Alors, pêle-mêle, forts de leurs expériences avec l’alcool ils témoignent.

« Ce n’est ni une tare, ni un défaut, c’est une maladie. Et il est important de savoir qu’il est possible de s’en sortir bien que ce soit difficile… » C’est en ces termes que l’entretien avec C., abstinente depuis 33 ans, commence.

« Il faut savoir que lorsque tu te lèves le matin, t’es en manque de la nuit. En toute sincérité tu veux t’arrêter mais ton corps va refuser le café que tu vas te servir. C’est l’alcool qu’il veut ! L’alcool plaisir peut rester l’alcool plaisir mais pour certaines personnes il y aura une dépendance. Le corps aura besoin de sa dose pour la journée. Et nul ne sait qui deviendra un jour dépendant ou non. »

« Cela devient une obligation tout au long de la journée de trouver le moyen de se procurer de l’alcool. Alors oui, tu arrives parfois à avoir une vie à peu près normale avec des dosages tout simplement énorme. D’autant que gardons bien à l’esprit que la banalisation de la consommation commence très jeune. Ici, les conscrits c’est une école de la consommation. Et pendant ce temps-là, ils se sauvent tous les uns les autres lorsqu’ils prennent une cuite. »

« 40 ans d’alcoolisme avec une vie dominée par l’alcool, faite de hauts et de bas. À la suite d’un coma, j’ai entrepris une démarche. Je suis venue ici pour sortir de la solitude. J’ai compris que je n’étais pas seule. C’est avec beaucoup d’enthousiasme que je viens aux rencontres. Sobre ou non, nos familles sont dans l’incapacité de nous comprendre, de nous aider.
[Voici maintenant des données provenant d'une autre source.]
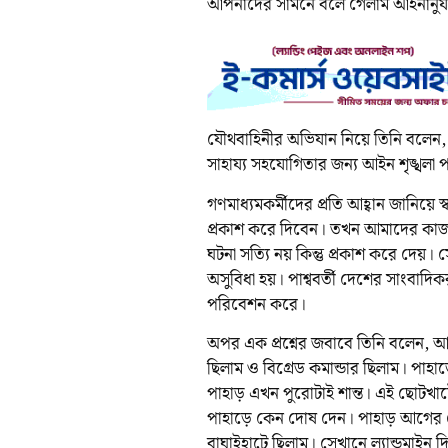
আপনাদের সামনে বলে গেলাম আইনানুযায়ী 
যৌথবাহিনীর অভিযান নিয়ে তিনি বলেন
সাহায্য সহযোগিতার জন্য আইন শৃঙ্খলা পর
গণমাধ্যমকর্মীদের প্রতি আহ্বান জানিয়ে স
প্রকাশ করে দিবেন। তখন আমাদের কাজ
ঘটনা সত্যি নয় কিন্তু প্রকাশ করে দেয়
অসুবিধা হয়। পাশ্ববর্তী দেশের সাংবাদিক
পরিবেশন করে।
অপর এক প্রশ্নের জবাবে তিনি বলেন, আম
ছিলাম ও বিগ্রেড কমান্ডার ছিলাম। প
পাহাড় এখন পুরোটাই শান্ত। এই ছোটখাট
পাহাড়ে কেন দোষ দেন। পাহাড় আগের 
বাঘাইহাটে ছিলাম। সেখানে ল্যান্ডমা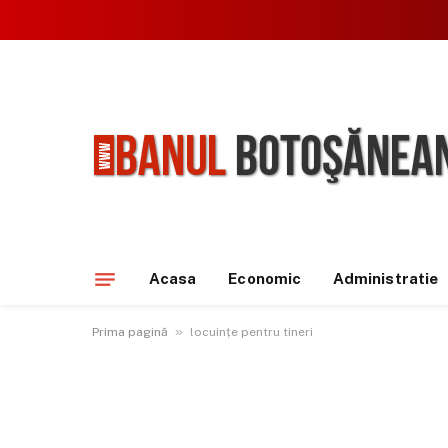
Acasa
Economic
Administratie
»
Prima pagină
locuințe pentru tineri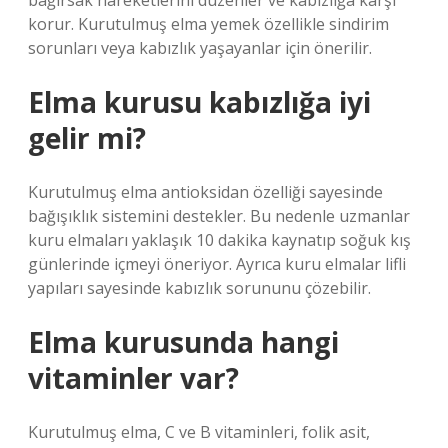
bağırsak hareketlerini düzenler ve kabızlığa karşı
korur. Kurutulmuş elma yemek özellikle sindirim
sorunları veya kabızlık yaşayanlar için önerilir.
Elma kurusu kabızlığa iyi
gelir mi?
Kurutulmuş elma antioksidan özelliği sayesinde
bağışıklık sistemini destekler. Bu nedenle uzmanlar
kuru elmaları yaklaşık 10 dakika kaynatıp soğuk kış
günlerinde içmeyi öneriyor. Ayrıca kuru elmalar lifli
yapıları sayesinde kabızlık sorununu çözebilir.
Elma kurusunda hangi
vitaminler var?
Kurutulmuş elma, C ve B vitaminleri, folik asit,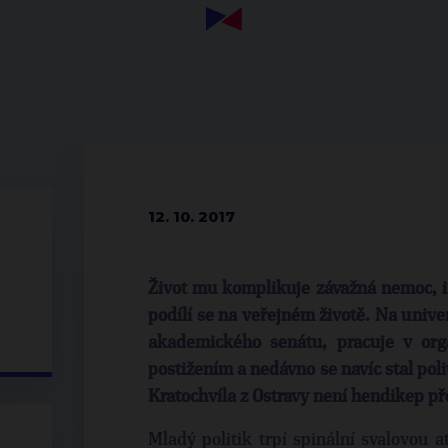
12. 10. 2017
Život mu komplikuje závažná nemoc, i 
podílí se na veřejném životě. Na univer
akademického senátu, pracuje v org
postižením a nedávno se navíc stal po
Kratochvíla z Ostravy není hendikep p
Mladý politik trpí spinální svalovou 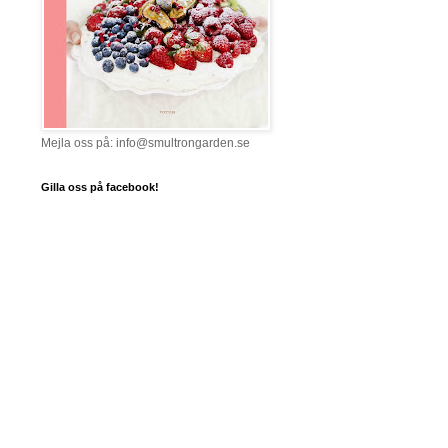
Mejla oss på: info@smultrongarden.se
Gilla oss på facebook!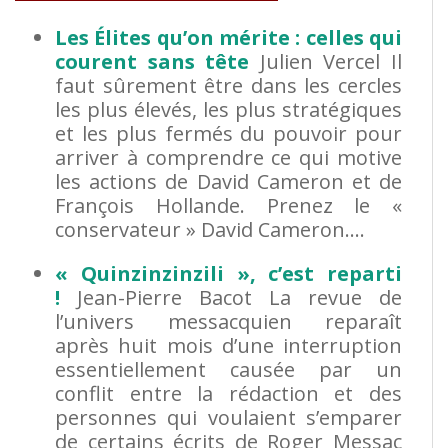
Les Élites qu’on mérite : celles qui
courent sans tête
Julien Vercel Il
faut sûrement être dans les cercles
les plus élevés, les plus stratégiques
et les plus fermés du pouvoir pour
arriver à comprendre ce qui motive
les actions de David Cameron et de
François Hollande. Prenez le «
conservateur » David Cameron….
« Quinzinzinzili », c’est reparti
!
Jean-Pierre Bacot La revue de
l’univers messacquien reparaît
après huit mois d’une interruption
essentiellement causée par un
conflit entre la rédaction et des
personnes qui voulaient s’emparer
de certains écrits de Roger Messac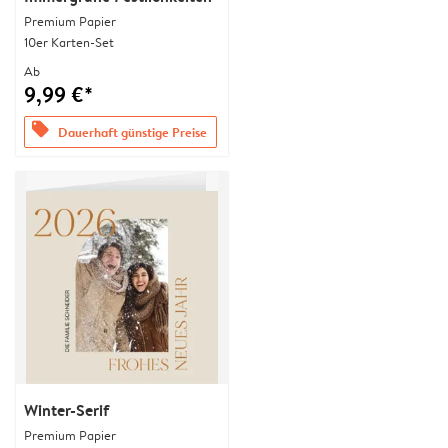
Premium Papier
10er Karten-Set
Ab
9,99 €*
offers
Dauerhaft günstige Preise
Winter-Serif
Premium Papier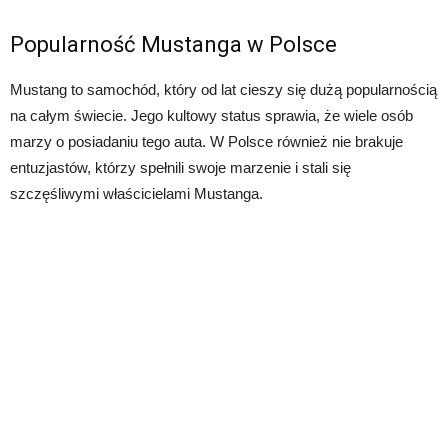
Popularność Mustanga w Polsce
Mustang to samochód, który od lat cieszy się dużą popularnością
na całym świecie. Jego kultowy status sprawia, że wiele osób
marzy o posiadaniu tego auta. W Polsce również nie brakuje
entuzjastów, którzy spełnili swoje marzenie i stali się
szczęśliwymi właścicielami Mustanga.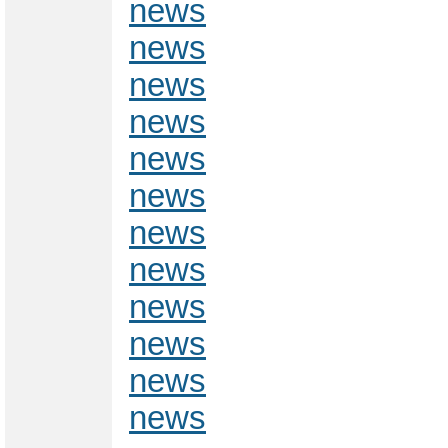
news
news
news
news
news
news
news
news
news
news
news
news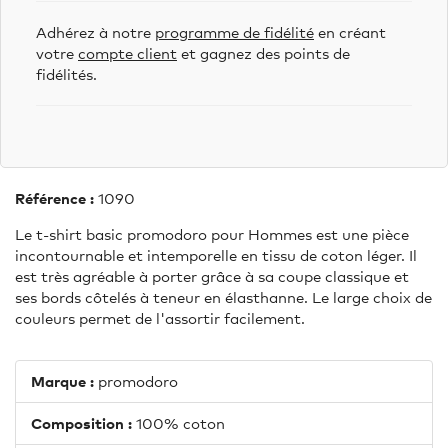
Adhérez à notre
programme de fidélité
en créant
votre
compte client
et gagnez des points de
fidélités.
Référence :
1090
Le t-shirt basic promodoro pour Hommes est une pièce
incontournable et intemporelle en tissu de coton léger. Il
est très agréable à porter grâce à sa coupe classique et
ses bords côtelés à teneur en élasthanne. Le large choix de
couleurs permet de l'assortir facilement.
Marque :
promodoro
Composition :
100% coton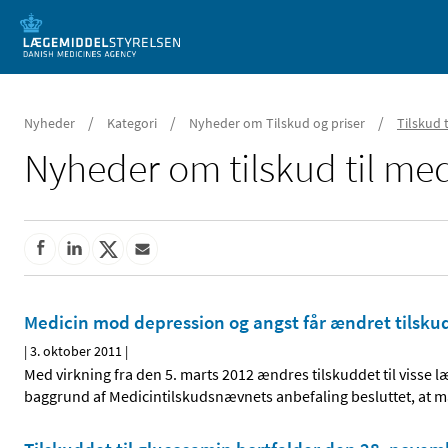
Mobil visning
/
/
/
Nyheder
Kategori
Nyheder om Tilskud og priser
Tilskud 
Nyheder om tilskud til med
Medicin mod depression og angst får ændret tilskud
|
3. oktober 2011
|
Med virkning fra den 5. marts 2012 ændres tilskuddet til viss
baggrund af Medicintilskudsnævnets anbefaling besluttet, at 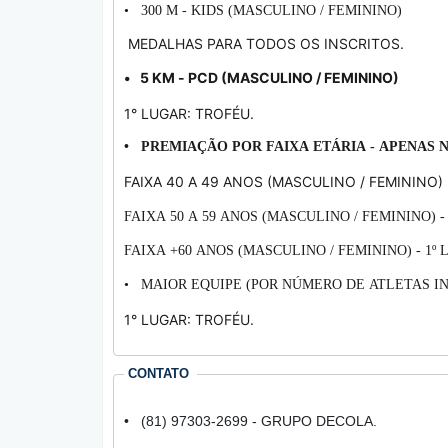
• 300 M - KIDS (MASCULINO / FEMININO)
MEDALHAS PARA TODOS OS INSCRITOS.
• 5 KM - PCD (MASCULINO / FEMININO)
1° LUGAR: TROFÉU.
• PREMIAÇÃO POR FAIXA ETÁRIA - APENAS
FAIXA 40 A 49 ANOS (MASCULINO / FEMININO) 
FAIXA 50 A 59 ANOS (MASCULINO / FEMININO) -
FAIXA +60 ANOS
(MASCULINO / FEMININO)
-
1º 
•
MAIOR EQUIPE (POR NÚMERO DE ATLETAS I
1° LUGAR: TROFÉU.
CONTATO
• (81) 97303-2699 - GRUPO DECOLA.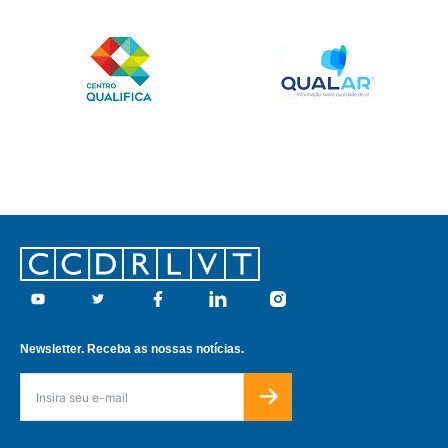
Footer
Youtube
Twitter
Facebook
Linkedin
Instagram
Newsletter. Receba as nossas notícias.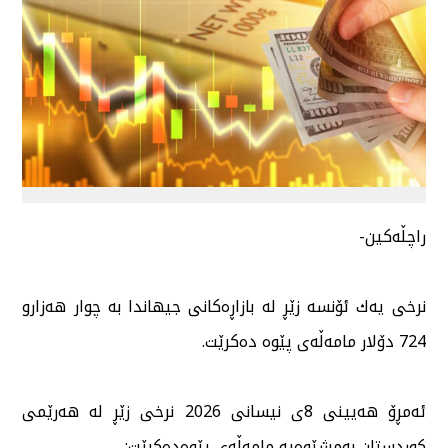
راچڵەكین-
نرخی یەك ئۆنسە زێڕ لە بازاڕەكانی جیهاندا بە چوار هەزارو
724 دۆلار مامەڵەی پێوە دەكرێت.
ئەمڕۆ هەیینی 8ی نیسانی 2026 نرخی زێڕ لە هەرێمی
كوردستان بەمشێوەیە مامەڵەی پێوەدەكرێت: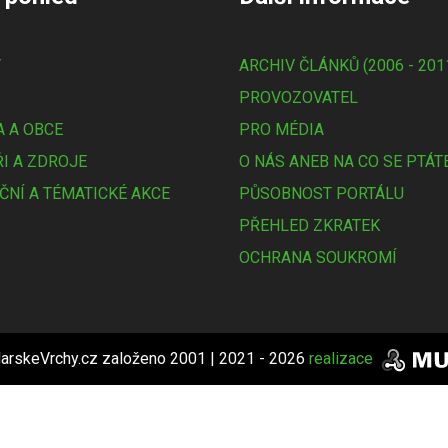
Y
ARCHIV ČLÁNKŮ (2006 - 201
PROVOZOVATEL
 A OBCE
PRO MÉDIA
I A ZDROJE
O NÁS ANEB NA CO SE PTÁT
ČNÍ A TÉMATICKÉ AKCE
PŮSOBNOST PORTÁLU
PŘEHLED ZKRATEK
OCHRANA SOUKROMÍ
arskeVrchy.cz založeno 2001 | 2021 - 2026
realizace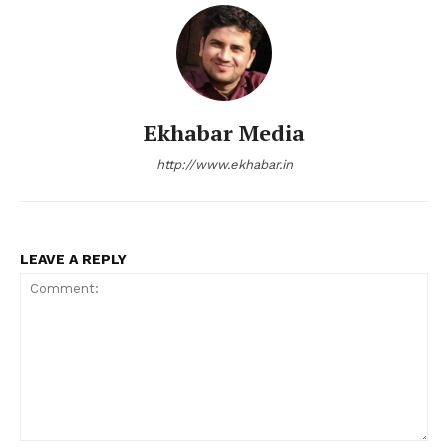
Ekhabar Media
http://www.ekhabar.in
LEAVE A REPLY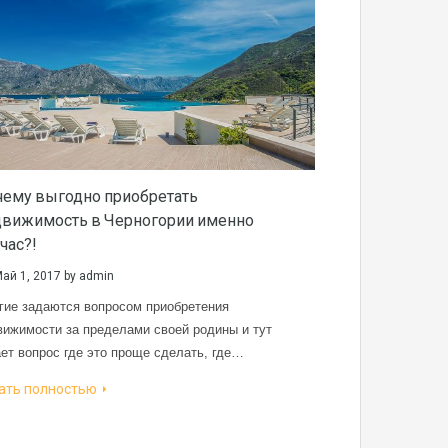
ему выгодно приобретать
движимость в Черногории именно
час?!
ай 1, 2017
by
admin
гие задаются вопросом приобретения
вижимости за пределами своей родины и тут
ает вопрос где это проще сделать, где…
ать полностью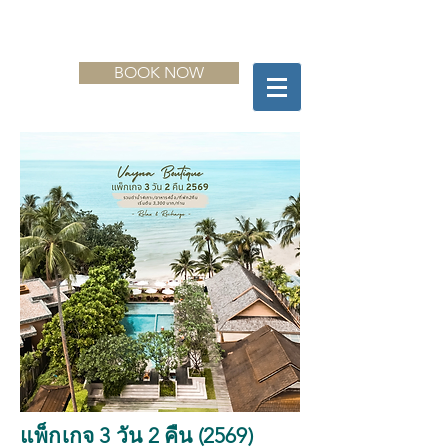
BOOK NOW
แพ็กเกจ 3 วัน 2 คืน (2569)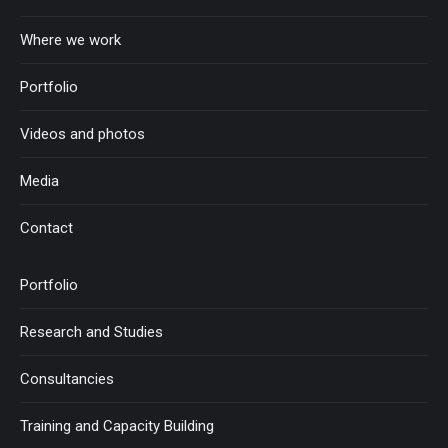
new
new
new
new
new
new
new
window
window
window
window
window
window
window
Where we work
Portfolio
Videos and photos
Media
Contact
Portfolio
Research and Studies
Consultancies
Training and Capacity Building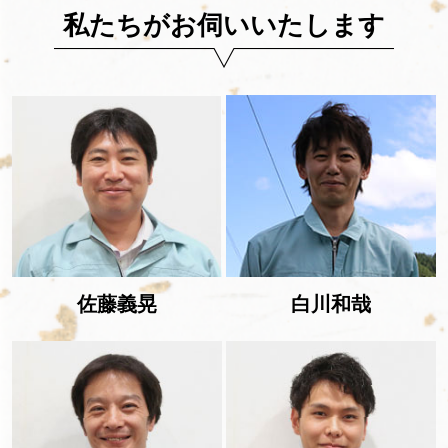
私たちがお伺いいたします
佐藤義晃
白川和哉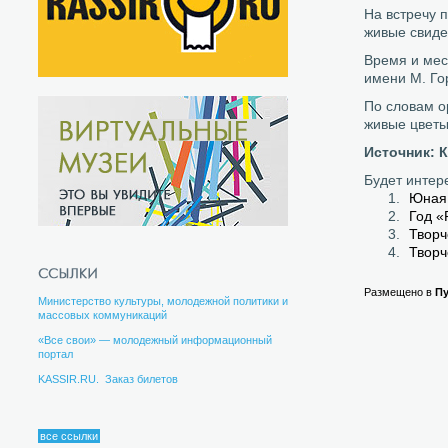
На встречу 
живые свиде
Время и мес
имени М. Гор
По словам о
живые цветы
Источник: 
Будет интер
Юная 
Год «
Творч
Творч
Размещено в
П
Министерство культуры, молодежной политики и
массовых коммуникаций
«Все свои» — молодежный информационный
портал
KASSIR.RU. Заказ билетов
все ссылки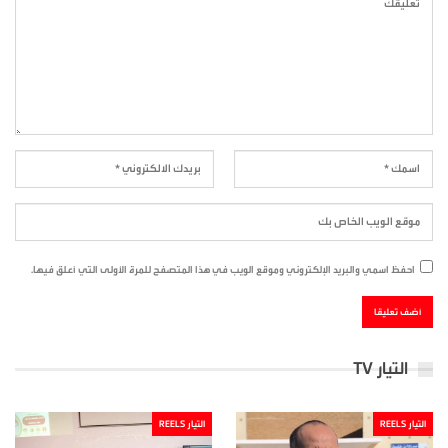
احفظ اسمي والبريد الإلكتروني وموقع الويب في هذا المتصفح للمرة الأولى التي أعلق فيها.
التيار TV
التيار REELS
التيار REELS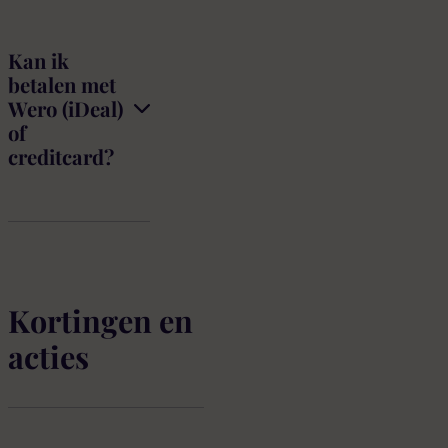
Kan ik
betalen met
Wero (iDeal)
of
creditcard?
Kortingen en
acties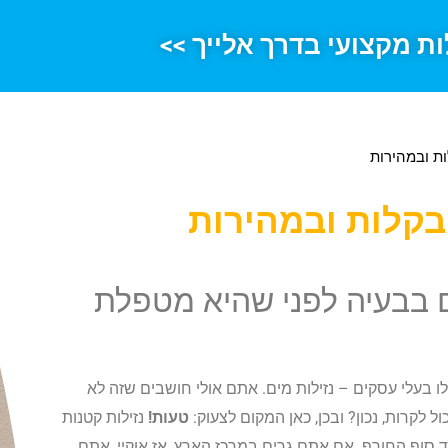
ות מקצועי בדרך אלייך >>
ות ובמהירות
בקלות ובמהירות
ם בבעיה לפני שהיא מטפלת
ו בעלי עסקים – נזילות מים. אתם אולי חושבים שזה לא
 לקרות, נכון? ובכן, כאן המקום לצעוק:
טעות!
נזילות קטנות
 סוף החורף. אם אתם גרים במרכז הארץ, אז אוקיי, אתם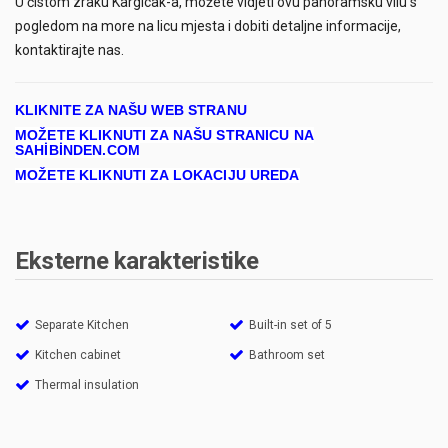
U čistom zraku Kargıcak-a, možete vidjeti ovu panoramsku vilu s
pogledom na more na licu mjesta i dobiti detaljne informacije,
kontaktirajte nas.
KLIKNITE ZA NAŠU WEB STRANU
MOŽETE KLIKNUTI ZA NAŠU STRANICU NA
SAHİBİNDEN.COM
MOŽETE KLIKNUTI ZA LOKACIJU UREDA
Eksterne karakteristike
Separate Kitchen
Built-in set of 5
Kitchen cabinet
Bathroom set
Thermal insulation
Ne me demandez pas pourquoi ! »

« Moi, j’ai commencé vers 14 ou 15 ans par une longue période d’alcoolisation avec d’autres jeunes. Nous n’avions ni conscience des risques, ni de la quantité d’alcool que nous buvions. Pompier volontaire, lors d’une intervention, on m’a indiqué la porte de sortie. J’étais devenu un danger pour moi et pour les autres. La dépendance développée rapidement a fait que j’ai dû être hospitalisé. Mon refuge ? l’alcool car je flippais. Ma sobriété a connu des périodes en dents de scie. Les AA sont une famille, on se met à nu et le groupe nous fait tellement confiance que lorsqu’on rechute on a la sensation de les trahir. »

Sobriété heureuse, comment faire ?

« Être traité par un médecin spécialisé, être soutenu psychologiquement aussi, avec le réel désir de s’en sortir, on y arrive. Seul, c’est loin d’être évident. Souvent on repousse l’échéance. On se réalcoolise. Et on culpabilise… c’est le cercle infernal. »

« D’abord il faut atteindre la sobriété physique soit ne pas consommer d’alcool, apprendre à gérer ses émotions sans produit. Une fois qu’on est sobre, il suffit de ne pas boire pour aller bien. Les cas de rechutes restent importants car les occasions de boire sont nombreuses mais gardons à l’esprit que lorsque l’alcool nous mène à la déchéance, tout redevient calme une fois que l’on arrête. La sobriété émotionnelle est importante dans une vie normale jalonnée de joies, de peines. Lorsqu’elle est vécue de manière sobre c’est une victoire. »

Pratique

Groupe d’Annonay des Alcooliques Anonymes : 3 rue Jean-Joseph Besset, réunions le mercredi soir à 20 h 15.